If a line of the records contains the string "darbību", copy it out.

Segment Open

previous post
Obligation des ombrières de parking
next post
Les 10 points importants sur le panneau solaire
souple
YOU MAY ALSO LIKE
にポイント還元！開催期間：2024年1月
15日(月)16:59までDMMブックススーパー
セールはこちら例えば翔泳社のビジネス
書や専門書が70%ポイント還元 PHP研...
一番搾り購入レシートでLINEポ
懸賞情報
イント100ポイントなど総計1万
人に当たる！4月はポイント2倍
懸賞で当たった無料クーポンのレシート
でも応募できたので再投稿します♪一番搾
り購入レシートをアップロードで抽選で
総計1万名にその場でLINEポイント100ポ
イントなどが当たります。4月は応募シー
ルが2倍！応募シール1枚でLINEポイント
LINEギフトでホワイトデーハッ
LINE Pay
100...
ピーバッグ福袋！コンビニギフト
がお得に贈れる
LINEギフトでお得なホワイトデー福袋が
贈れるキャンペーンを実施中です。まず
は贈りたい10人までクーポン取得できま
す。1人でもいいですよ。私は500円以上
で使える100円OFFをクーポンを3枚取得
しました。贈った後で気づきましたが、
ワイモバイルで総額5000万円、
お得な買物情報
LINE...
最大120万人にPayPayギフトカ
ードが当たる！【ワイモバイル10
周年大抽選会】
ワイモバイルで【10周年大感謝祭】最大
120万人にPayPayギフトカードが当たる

Segment Closed
Segment Open

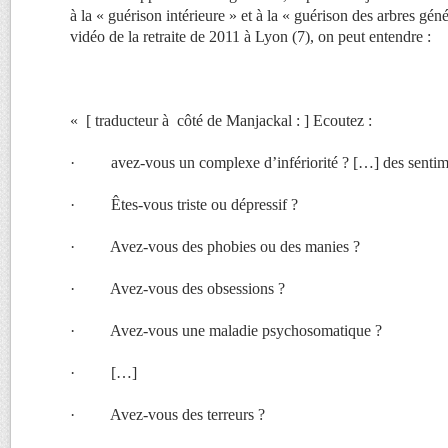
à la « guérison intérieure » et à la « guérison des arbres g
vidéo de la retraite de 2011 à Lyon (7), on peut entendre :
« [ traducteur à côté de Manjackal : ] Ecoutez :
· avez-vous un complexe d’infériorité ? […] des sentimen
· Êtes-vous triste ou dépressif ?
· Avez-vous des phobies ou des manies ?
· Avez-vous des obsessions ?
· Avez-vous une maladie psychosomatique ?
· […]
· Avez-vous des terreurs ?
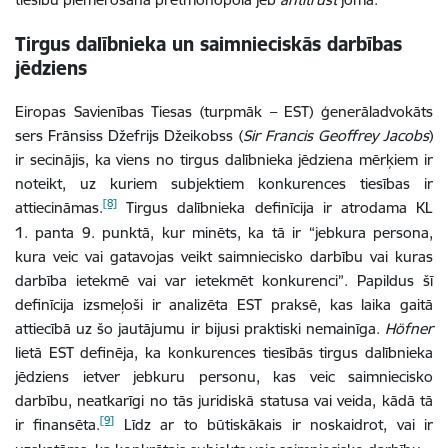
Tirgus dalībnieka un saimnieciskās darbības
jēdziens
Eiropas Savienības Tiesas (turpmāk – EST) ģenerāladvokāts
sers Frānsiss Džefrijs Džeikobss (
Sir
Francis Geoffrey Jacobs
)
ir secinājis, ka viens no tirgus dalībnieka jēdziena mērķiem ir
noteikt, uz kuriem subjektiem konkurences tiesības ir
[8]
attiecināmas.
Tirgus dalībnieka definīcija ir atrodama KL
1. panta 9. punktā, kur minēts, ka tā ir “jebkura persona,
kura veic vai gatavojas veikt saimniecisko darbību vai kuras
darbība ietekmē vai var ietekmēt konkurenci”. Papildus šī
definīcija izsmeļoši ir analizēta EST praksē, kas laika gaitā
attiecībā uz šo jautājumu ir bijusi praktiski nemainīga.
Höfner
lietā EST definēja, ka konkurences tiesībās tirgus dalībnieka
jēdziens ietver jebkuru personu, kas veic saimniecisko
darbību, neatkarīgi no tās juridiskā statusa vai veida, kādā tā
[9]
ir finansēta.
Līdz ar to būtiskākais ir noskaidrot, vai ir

Segment Closed

Response box:
kura veic vai gatavojas veikt saimniecisko darbību vai kuras
darbību, neatkarīgi no tās juridiskā statusa vai veida, kādā tā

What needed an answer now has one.